-- Opening Marker --

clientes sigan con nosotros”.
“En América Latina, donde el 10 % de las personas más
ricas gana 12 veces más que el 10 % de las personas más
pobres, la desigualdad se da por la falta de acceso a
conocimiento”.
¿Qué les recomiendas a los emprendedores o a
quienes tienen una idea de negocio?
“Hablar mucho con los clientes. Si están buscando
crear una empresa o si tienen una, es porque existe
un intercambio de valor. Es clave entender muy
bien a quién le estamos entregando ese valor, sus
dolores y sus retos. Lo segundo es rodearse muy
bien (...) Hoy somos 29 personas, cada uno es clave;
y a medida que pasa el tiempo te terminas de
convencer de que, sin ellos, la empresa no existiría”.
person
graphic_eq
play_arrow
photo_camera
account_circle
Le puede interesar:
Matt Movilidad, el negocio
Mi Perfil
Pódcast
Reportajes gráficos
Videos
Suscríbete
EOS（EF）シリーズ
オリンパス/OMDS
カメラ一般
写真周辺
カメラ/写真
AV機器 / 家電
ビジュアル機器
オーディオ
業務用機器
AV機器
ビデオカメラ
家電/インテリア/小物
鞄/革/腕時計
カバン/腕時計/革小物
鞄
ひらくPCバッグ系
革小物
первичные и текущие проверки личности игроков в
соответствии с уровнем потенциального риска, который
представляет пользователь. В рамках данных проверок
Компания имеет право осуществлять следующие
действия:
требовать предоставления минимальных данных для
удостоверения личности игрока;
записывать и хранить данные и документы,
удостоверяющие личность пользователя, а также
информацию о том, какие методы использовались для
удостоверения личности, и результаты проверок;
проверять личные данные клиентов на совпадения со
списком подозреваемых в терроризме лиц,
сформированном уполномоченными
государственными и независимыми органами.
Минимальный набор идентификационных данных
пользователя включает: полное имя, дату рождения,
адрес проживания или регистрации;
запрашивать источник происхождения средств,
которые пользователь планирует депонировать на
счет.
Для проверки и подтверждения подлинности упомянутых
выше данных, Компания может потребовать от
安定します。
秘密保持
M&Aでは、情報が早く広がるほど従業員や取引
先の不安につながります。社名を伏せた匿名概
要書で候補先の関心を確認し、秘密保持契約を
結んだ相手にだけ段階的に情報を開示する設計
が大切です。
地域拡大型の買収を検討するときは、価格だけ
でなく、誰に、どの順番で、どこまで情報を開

-- Closing Marker --
-- Opening Marker --

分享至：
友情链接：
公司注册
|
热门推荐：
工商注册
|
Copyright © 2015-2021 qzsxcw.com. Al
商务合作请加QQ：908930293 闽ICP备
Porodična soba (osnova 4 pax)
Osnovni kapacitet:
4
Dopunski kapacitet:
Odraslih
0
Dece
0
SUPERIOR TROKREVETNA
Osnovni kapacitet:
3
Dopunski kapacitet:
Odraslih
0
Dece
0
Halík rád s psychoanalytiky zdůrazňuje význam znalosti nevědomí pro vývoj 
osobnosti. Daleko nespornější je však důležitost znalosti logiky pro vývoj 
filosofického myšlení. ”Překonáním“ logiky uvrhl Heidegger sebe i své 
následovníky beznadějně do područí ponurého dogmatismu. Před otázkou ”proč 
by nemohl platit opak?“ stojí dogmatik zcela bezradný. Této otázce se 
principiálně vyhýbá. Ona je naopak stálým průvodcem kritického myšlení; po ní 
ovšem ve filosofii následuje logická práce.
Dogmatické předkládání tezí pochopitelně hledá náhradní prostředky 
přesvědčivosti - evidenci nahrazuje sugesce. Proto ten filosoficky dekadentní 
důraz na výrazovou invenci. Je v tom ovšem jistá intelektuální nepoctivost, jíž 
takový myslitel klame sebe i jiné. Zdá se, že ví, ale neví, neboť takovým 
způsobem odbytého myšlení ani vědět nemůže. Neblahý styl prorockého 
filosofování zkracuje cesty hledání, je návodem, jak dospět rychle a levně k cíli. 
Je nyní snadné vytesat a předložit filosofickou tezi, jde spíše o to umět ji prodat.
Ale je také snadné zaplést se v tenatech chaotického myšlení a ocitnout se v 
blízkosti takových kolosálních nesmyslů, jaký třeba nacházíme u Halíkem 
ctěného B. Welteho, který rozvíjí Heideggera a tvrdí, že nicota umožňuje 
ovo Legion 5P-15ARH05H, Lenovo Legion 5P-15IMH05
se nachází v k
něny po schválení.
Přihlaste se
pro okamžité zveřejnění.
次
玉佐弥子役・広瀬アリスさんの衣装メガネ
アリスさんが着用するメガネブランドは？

-- Closing Marker --
-- Opening Marker --

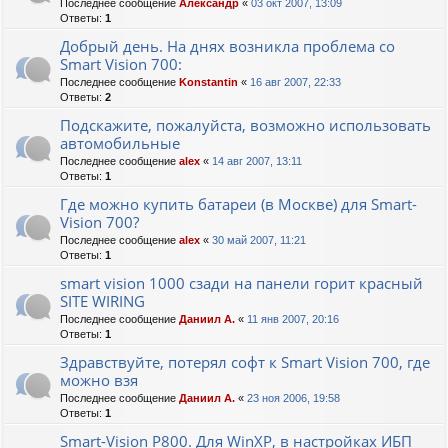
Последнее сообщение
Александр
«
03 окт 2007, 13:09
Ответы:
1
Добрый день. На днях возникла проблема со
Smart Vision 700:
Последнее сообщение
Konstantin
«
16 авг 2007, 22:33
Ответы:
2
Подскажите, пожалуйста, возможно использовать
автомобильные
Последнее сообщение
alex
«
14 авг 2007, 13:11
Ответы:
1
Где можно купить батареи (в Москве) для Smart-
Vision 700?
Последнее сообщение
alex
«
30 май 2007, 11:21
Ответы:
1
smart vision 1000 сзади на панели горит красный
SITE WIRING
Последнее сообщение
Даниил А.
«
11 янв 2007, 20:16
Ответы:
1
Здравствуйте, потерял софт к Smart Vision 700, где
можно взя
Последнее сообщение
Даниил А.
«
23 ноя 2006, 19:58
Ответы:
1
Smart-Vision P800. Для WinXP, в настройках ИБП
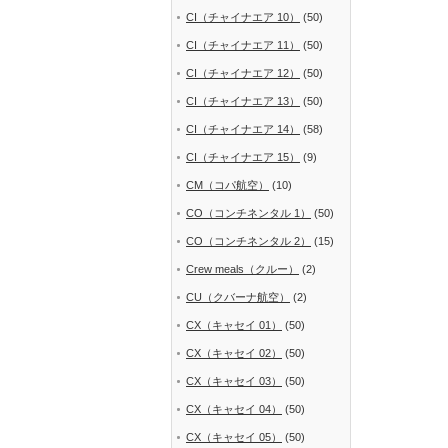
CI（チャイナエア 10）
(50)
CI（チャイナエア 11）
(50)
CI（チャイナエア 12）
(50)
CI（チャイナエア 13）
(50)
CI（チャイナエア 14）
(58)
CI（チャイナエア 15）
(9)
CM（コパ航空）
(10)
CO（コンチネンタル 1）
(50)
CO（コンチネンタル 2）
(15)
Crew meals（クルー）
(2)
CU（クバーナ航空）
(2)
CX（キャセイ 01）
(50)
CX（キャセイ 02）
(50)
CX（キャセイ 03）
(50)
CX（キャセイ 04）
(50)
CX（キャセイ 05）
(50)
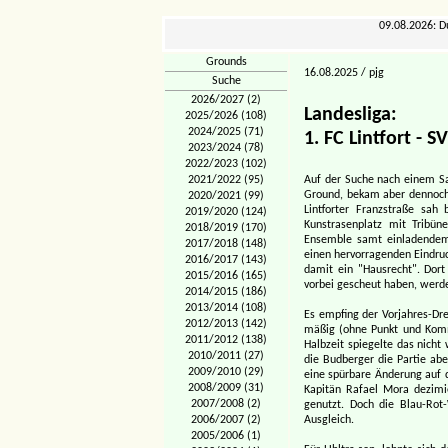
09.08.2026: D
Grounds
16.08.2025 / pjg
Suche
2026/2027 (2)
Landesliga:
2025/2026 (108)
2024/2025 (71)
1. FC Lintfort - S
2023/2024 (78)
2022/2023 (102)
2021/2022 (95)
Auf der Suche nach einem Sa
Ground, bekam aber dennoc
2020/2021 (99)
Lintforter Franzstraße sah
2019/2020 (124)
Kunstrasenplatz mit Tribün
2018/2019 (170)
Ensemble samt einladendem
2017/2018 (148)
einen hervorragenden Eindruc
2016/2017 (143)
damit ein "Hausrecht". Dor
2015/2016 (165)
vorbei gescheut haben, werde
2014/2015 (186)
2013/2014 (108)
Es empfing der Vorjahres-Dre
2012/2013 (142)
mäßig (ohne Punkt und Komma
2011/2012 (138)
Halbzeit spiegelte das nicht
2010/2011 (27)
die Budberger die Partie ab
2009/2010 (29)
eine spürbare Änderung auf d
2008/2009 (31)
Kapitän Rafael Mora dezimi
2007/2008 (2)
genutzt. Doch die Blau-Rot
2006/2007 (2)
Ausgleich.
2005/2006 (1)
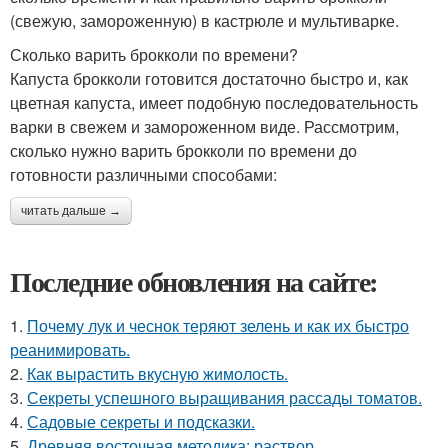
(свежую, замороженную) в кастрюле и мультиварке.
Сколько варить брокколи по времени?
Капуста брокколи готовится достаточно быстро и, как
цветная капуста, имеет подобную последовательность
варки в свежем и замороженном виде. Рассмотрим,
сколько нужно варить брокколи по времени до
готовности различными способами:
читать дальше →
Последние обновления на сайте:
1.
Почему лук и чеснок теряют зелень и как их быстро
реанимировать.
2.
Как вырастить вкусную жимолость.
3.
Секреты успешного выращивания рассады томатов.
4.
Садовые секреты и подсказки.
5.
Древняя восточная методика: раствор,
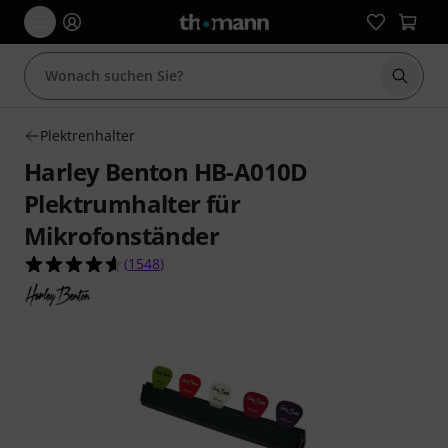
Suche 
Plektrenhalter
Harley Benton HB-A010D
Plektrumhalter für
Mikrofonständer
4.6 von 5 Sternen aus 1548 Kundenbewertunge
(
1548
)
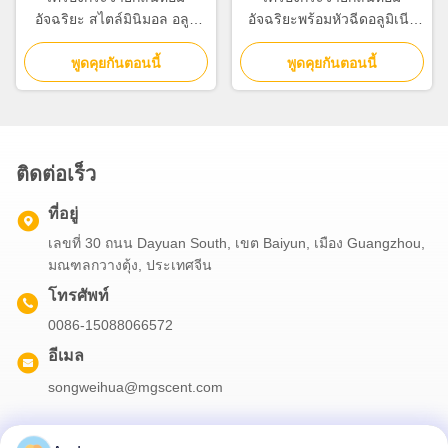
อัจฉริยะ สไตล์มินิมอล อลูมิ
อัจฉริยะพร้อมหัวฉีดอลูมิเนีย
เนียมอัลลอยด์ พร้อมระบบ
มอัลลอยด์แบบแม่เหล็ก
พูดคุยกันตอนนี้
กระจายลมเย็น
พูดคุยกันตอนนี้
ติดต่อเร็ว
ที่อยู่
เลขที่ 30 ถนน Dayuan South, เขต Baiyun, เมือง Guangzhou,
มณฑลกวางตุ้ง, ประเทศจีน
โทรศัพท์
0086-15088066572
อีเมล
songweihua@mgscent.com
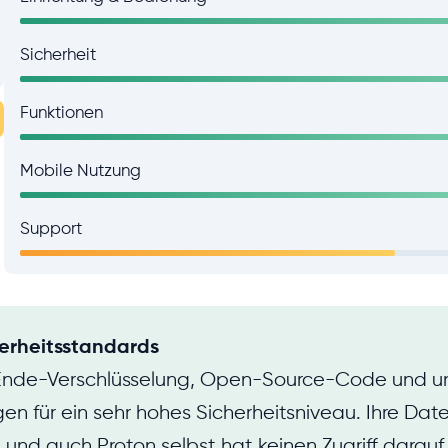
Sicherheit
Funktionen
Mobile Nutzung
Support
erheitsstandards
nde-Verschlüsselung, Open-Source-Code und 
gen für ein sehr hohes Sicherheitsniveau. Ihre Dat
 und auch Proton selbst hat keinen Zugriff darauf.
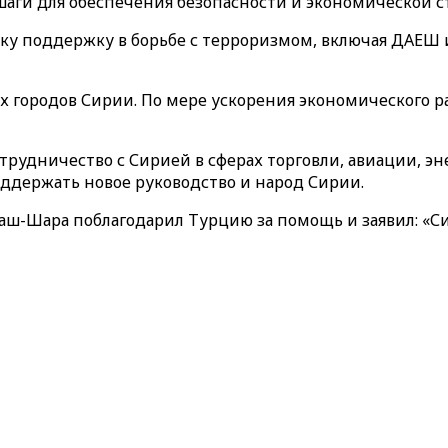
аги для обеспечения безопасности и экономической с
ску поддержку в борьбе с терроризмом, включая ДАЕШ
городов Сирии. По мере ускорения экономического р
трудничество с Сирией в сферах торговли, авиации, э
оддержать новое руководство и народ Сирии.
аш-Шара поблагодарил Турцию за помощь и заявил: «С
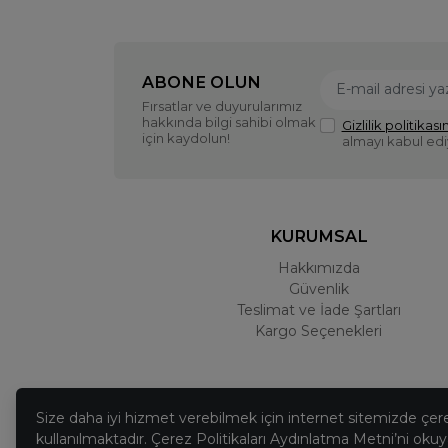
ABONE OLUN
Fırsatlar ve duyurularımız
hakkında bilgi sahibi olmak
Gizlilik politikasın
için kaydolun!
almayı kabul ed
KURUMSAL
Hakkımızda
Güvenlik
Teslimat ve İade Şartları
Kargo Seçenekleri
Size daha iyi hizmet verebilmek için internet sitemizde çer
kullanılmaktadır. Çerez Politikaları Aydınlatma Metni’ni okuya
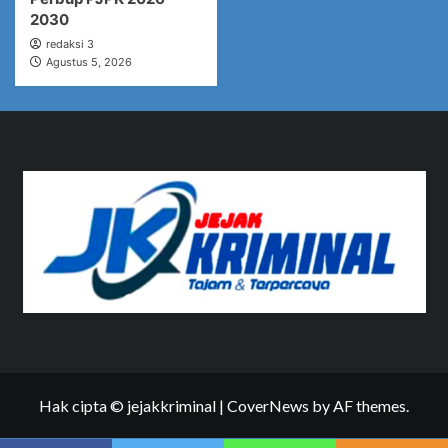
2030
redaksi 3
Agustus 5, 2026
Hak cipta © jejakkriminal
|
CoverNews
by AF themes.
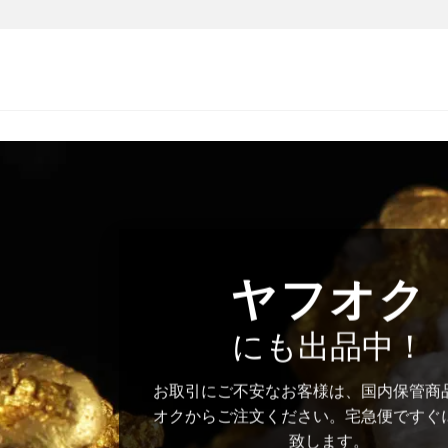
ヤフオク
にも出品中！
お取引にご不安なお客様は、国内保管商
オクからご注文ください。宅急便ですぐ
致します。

-- Closing Marker --

### TASK BRIEF
Provide the count of lines in the data above containing "キャセイ", and nothing further.

### WRITTEN REPLY
5